From 1979 to 1989 Wilkinson was based at Aberdeen University where he was Chair of the Research Foundation for the Study of Terrorism. In 1990 he became the Director of the Research Institute for the Study of Conflict and Terrorism a successor body to the intelligence connected Institute for the Study of Conflict run by Brian Crozier. The Centre for the Study of Terrorism and Political Violence was created at St Andrews in 1993.
He 'began his career as an education officer with the RAF'
- The importance of the centre - the only one of its kind in the UK - can be gauged by its visitors, who have included Carl Bildt, the UN special envoy for the Balkans and now a member of the centre's governing board, and US Senator George Mitchell. Wilkinson's views on terrorism are constantly sought by news reporters.
- Based in a couple of tiny rooms in the attic of the university, the centre trawls around for independent information on every incident and development that could be linked to terrorism, however seemingly inconsequential. These can range from headline-grabbing international outrages to tariffs imposed on South American tuna fleets - terrorism is often related to economic activity.
- "We believe we can't analyse the trends without getting a wide range of background information," says Wilkinson. "What we eventually come up with are very polished final analyses, which we think are of great interest to industry." Companies sending staff out to hotspots can pay the centre for detailed information on such topics as al-Qaeda, Cyprus or illicit weapons transfers in South Asia.
- Interest in the centre has inevitably heightened since September 11. "Industry now is more interested in independent research; people want objective, genuinely well-informed research based on open sources as opposed to government information ," says Wilkinson. "We don't have access to classified sources but it's amazing what we can get from open sources. Indeed, we find very often that we get a better idea of what's going on and what's going to happen than people who rely entirely on government reports." Satisfied customers include politicians from Denmark, Sweden, Germany, France, Russia, India and Japan.

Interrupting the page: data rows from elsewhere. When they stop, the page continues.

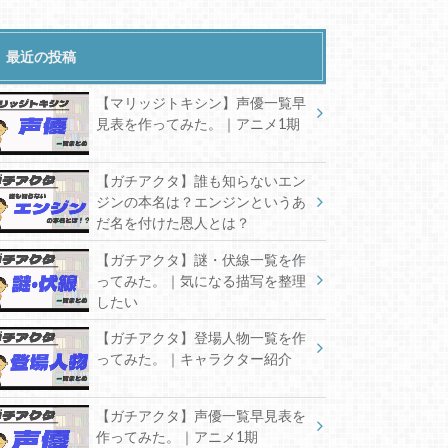
最近の投稿
【マリッジトキシン】声優一覧早
見表を作ってみた。｜アニメ1期
【ガチアクタ】誰も知らないエン
ジンの本名は？エンジンというあ
だ名を付けた恩人とは？
【ガチアクタ】謎・伏線一覧を作
ってみた。｜気になる描写を整理
したい
【ガチアクタ】登場人物一覧を作
ってみた。｜キャラクター紹介
【ガチアクタ】声優一覧早見表を
作ってみた。｜アニメ1期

References, Resources and Contact
- Wilkinson, Paul (1977) Terrorism and the Liberal State, London:Macmillan.
- Wilkinson, Paul and Stewart, Alasdair (eds) (1987) Contemporary Research on Terrorism. Aberdeen : Aberdeen University Press.
- Wilkinson, Paul (1987) Kidnap and Ransom in P Wilkinson and A Stewart, Contemporary Research on Terrorism. Aberdeen : Aberdeen University Press.
- Wilkinson, Paul (1987) 'Can a State be Terrorist?', International Affairs. 57 : 467-472.
- Wilkinson, Paul (1988) 'The Future of Terrorism', Futures. Vol 20 No 5, October : 493-504.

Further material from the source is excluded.